NJSGA Celebrates Caddie Scholars and 72 years of Service
The Caddie Scholarship Foundation of the New Jersey State Golf Association celebrated its 72nd year when it hosted its annual Caddie Scholars Reception on June 27 at the Galloping Hill Golf Course in Kenilworth, home of the NJSGA.
The honored guests included 40 caddies and members of their families. The audience of more than 100 attendees included current and former caddie scholars, parents, friends, guest speakers, and administrators of the NJSGA.
Guest speakers included CSF chairman Ben Del Vento, CSF Director Bill King, caddie scholars Jack Baker of Rockaway River (Universiy of Vermont, Class of 2023) and Victoria Carson of Roxiticus (Syracuse University, Class of 2020). CSF alumni Traver Davis and Mike McFadden also told of their experiences as caddie scholars.

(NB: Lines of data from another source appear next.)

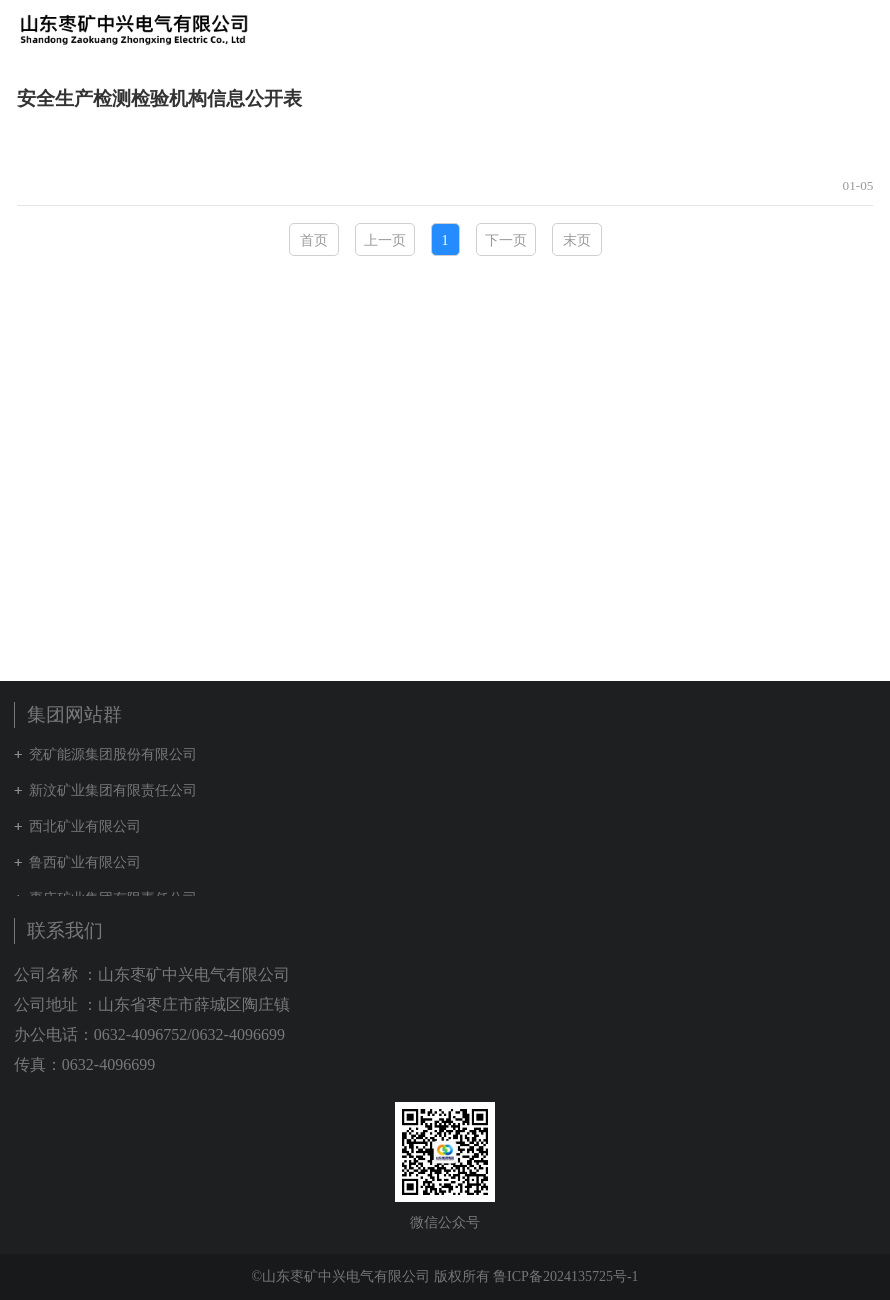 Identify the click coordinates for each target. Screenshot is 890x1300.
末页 (577, 240)
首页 (314, 240)
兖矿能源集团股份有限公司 (113, 754)
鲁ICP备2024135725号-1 (565, 1276)
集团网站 (824, 29)
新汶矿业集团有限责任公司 (113, 790)
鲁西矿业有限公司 (85, 862)
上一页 (385, 240)
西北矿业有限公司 (85, 826)
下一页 (506, 240)
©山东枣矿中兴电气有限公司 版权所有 (370, 1276) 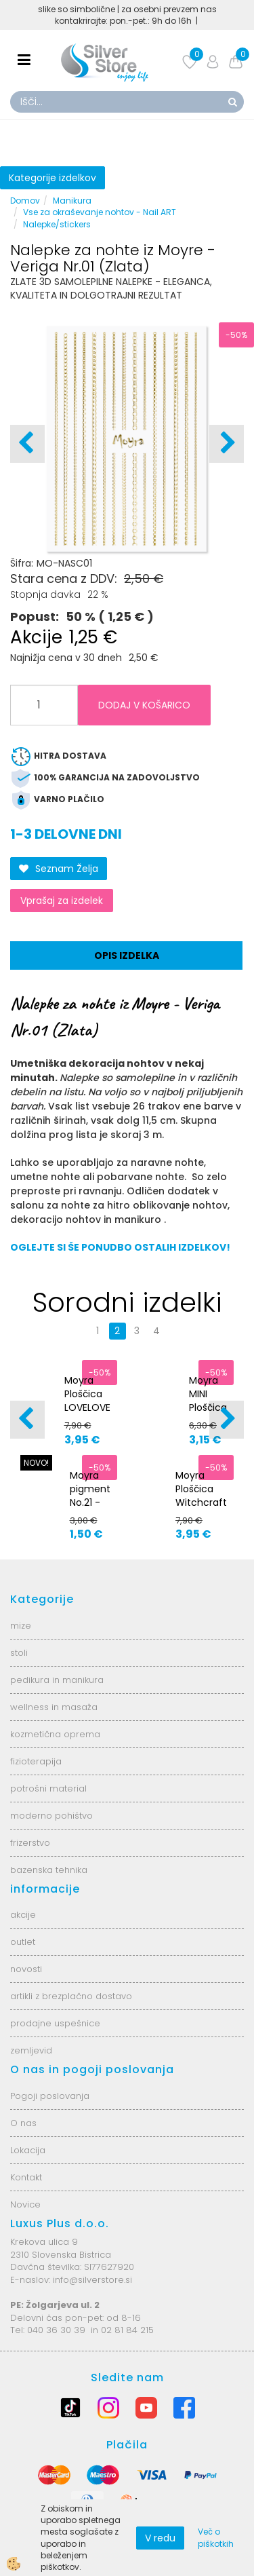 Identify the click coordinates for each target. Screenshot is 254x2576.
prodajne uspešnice (55, 2023)
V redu (160, 2538)
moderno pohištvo (51, 1815)
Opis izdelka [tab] (126, 955)
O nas (23, 2123)
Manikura (72, 200)
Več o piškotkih (216, 2537)
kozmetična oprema (55, 1734)
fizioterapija (36, 1761)
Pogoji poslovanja (49, 2095)
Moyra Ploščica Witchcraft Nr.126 (201, 1496)
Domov (25, 200)
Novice (25, 2204)
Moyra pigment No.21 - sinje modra (90, 1502)
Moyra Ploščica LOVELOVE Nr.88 (87, 1401)
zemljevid (31, 2050)
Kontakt (26, 2177)
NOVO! (36, 1463)
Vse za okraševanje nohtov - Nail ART (99, 212)
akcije (23, 1914)
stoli (19, 1652)
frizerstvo (30, 1842)
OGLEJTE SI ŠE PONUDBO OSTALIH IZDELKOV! (120, 1247)
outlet (22, 1941)
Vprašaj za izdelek (61, 900)
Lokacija (27, 2150)
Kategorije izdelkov (52, 178)
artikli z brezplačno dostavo (71, 1996)
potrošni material (48, 1788)
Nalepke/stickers (57, 224)
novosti (26, 1969)
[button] (226, 444)
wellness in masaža (54, 1707)
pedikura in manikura (57, 1679)
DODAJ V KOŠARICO (144, 705)
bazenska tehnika (48, 1869)
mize (20, 1625)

Baker, an incoming freshman in the honors program at Vermont, is the first recipient of the Edward Batta Scholarship which awards him $10,000 in tuition for each of his four years in college. Baker was a varsity captain in football, basketball and golf and earned a school-record 12 varsity letters at Mountain Lakes High School. He was named Northwest Jersey Athletic Conference Scholar-Athlete of the Year for 2018-19, and will major in environmental science at Vermont.
"I'm honored to be the first recipient of the Ed Batta Scholarship. It means a lot to me and my family. I'm proud to be a caddie. It's something I've grown up with through my father (Rockaway River C.C. head professional Greg Baker). As a caddie, I've learned to work hard, be respectful and be personable," Baker said.

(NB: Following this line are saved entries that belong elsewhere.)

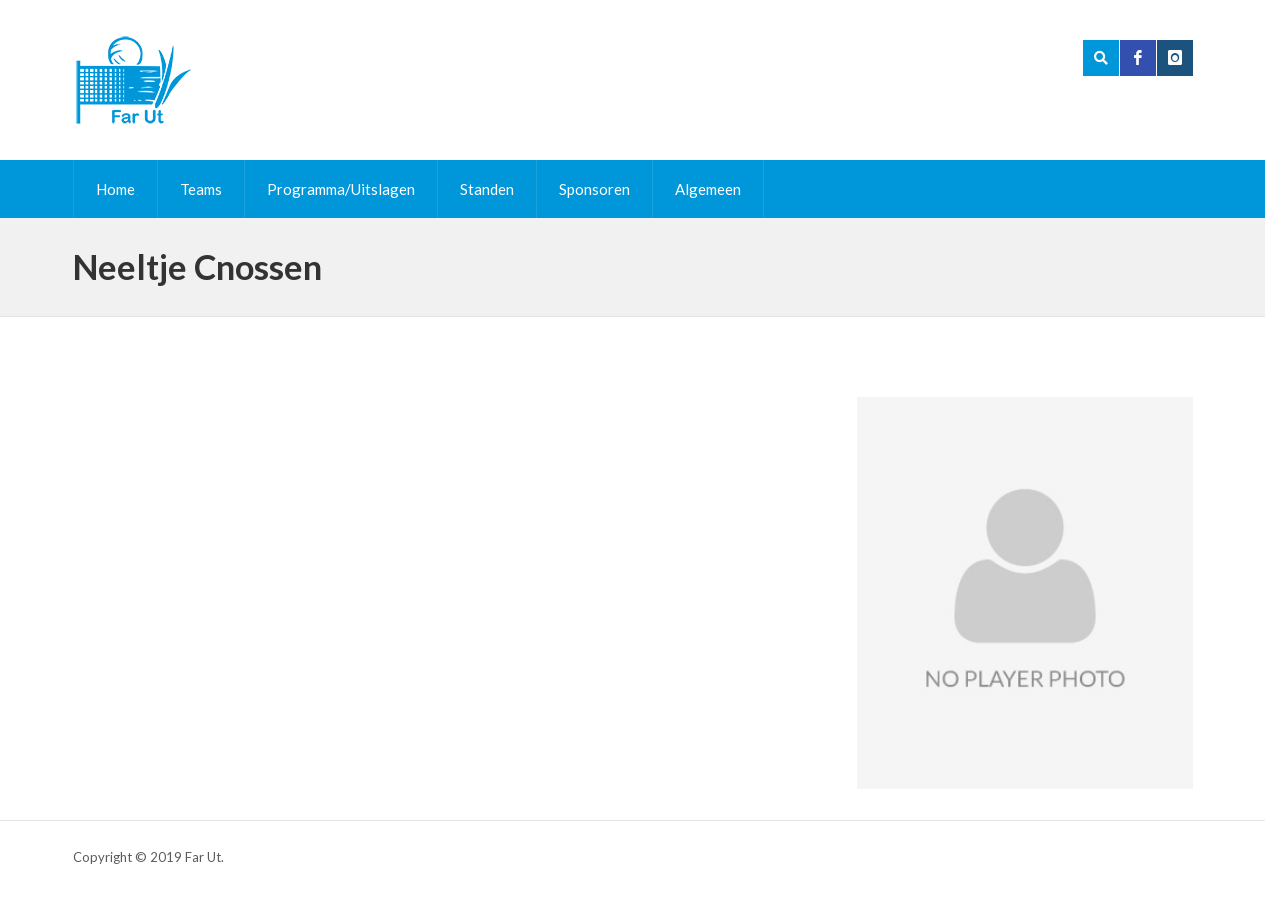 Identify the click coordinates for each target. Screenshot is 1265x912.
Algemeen (708, 189)
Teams (201, 189)
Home (115, 189)
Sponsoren (594, 189)
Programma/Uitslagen (341, 189)
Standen (487, 189) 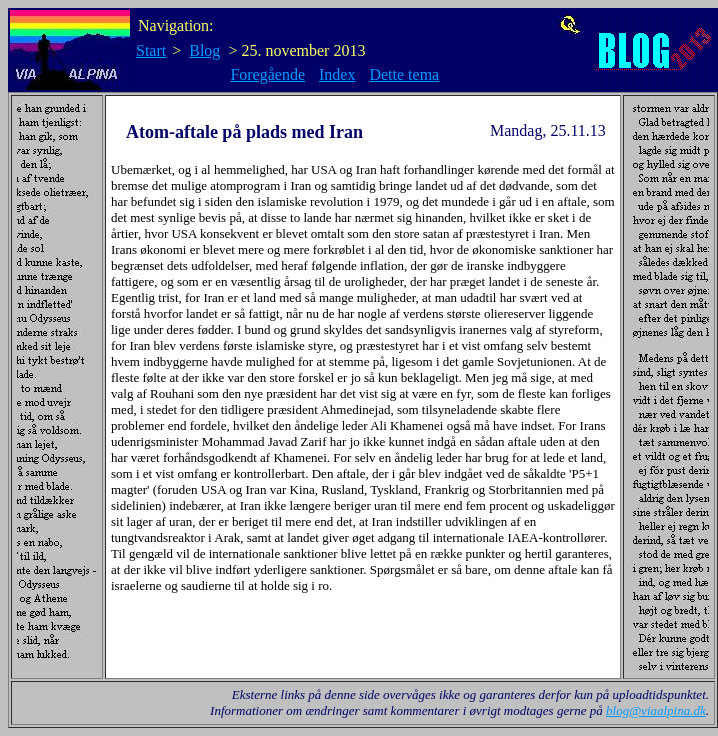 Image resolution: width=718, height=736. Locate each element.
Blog (204, 50)
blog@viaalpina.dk (656, 710)
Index (337, 74)
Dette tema (404, 74)
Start (151, 50)
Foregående (267, 74) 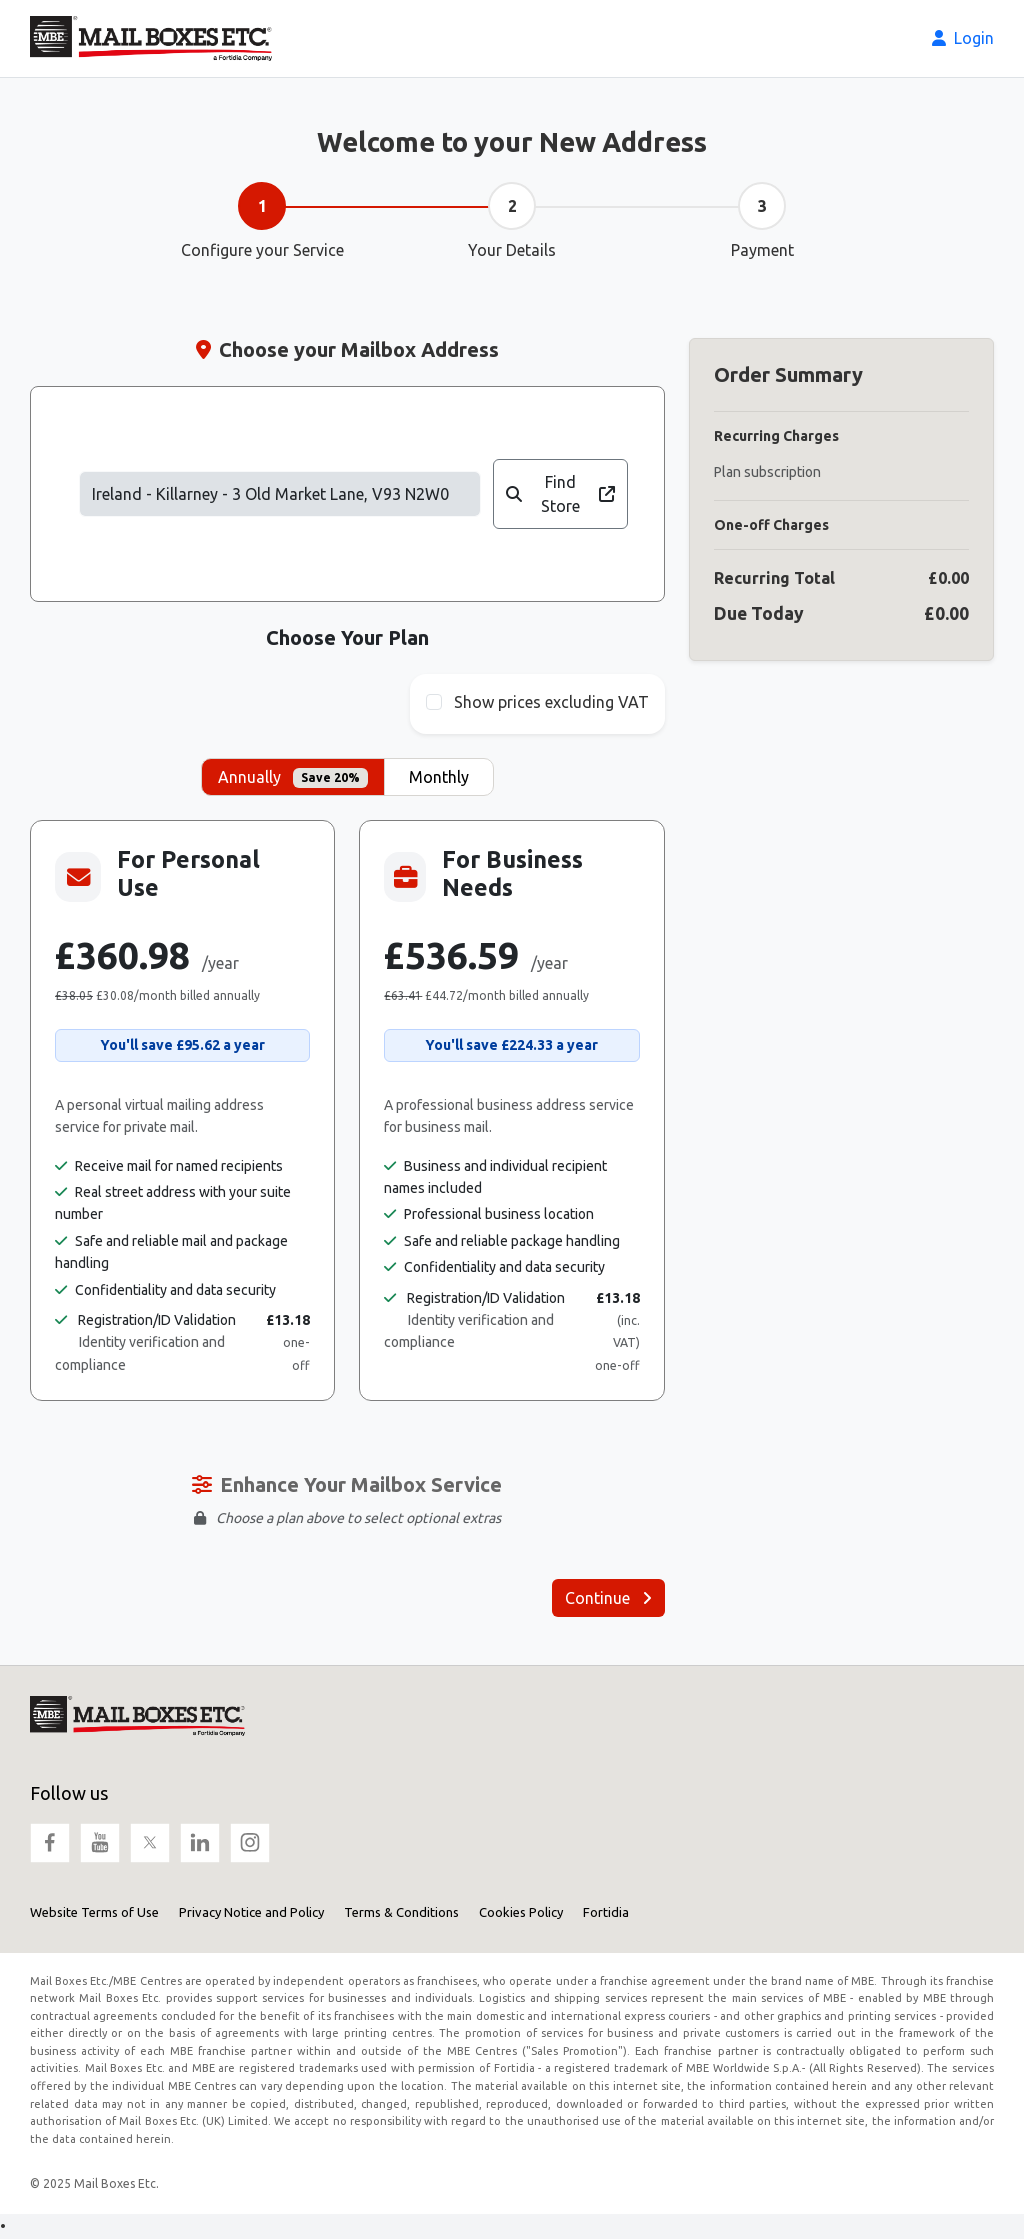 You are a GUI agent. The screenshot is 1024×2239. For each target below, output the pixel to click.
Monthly (439, 777)
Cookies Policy (521, 1912)
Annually (293, 778)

"I am a former Ouimet Caddie Scholar in Massachusetts. I've always given back to the NJSGA Caddie Scholarship Foundation and to have my son win the Ed Batta Scholarship shows how hard he has worked," said Greg Baker, who serves on the NJSGA CSF Board of Trustees and as a PGA advisor to the CSF.
Carson, a graduate of West Morris Central High School, is a senior at Syracuse in the Whitman School of Management. She is majoring in accounting and hopes to become a CPA. She currently is an intern at the accounting firm of Ernst and Young in New York City.
Del Vento stated that the Foundation is looking forward to celebrating its 75th anniversary in 2022, with hopes of attaining $20 million in donations. Since its inception in 1947, the CSF has raised nearly $15 million and benefited more than 3,000 caddie scholars in New Jersey.
In 2018-19, $644,000 was presented in tuition funds to 155 caddie scholars, representing 88 colleges and 42 golf clubs.
“Education is the most precious gift,” said Del Vento, himself a caddie scholar, law student and athlete at Rutgers University.
King emphasized the caddie scholars should be prepared to give back to the program.
“Carry on the tradition by passing the game along to a friend. Act as a mentor and enjoy the sport of golf. Be involved in your school, your community and act as a volunteer. Give back to the next generation and respect those who paved the way for you, especially parents and teachers,” King stated.
Davis, a former caddie at Rock Spring Club, plans to spearhead an effort to attract CSF alumni and work with them as a trustee.
McFadden told how CSF scholarships helped unburden his family as he and his two brothers, all caddie scholars at Essex Fells, attended college at the same time.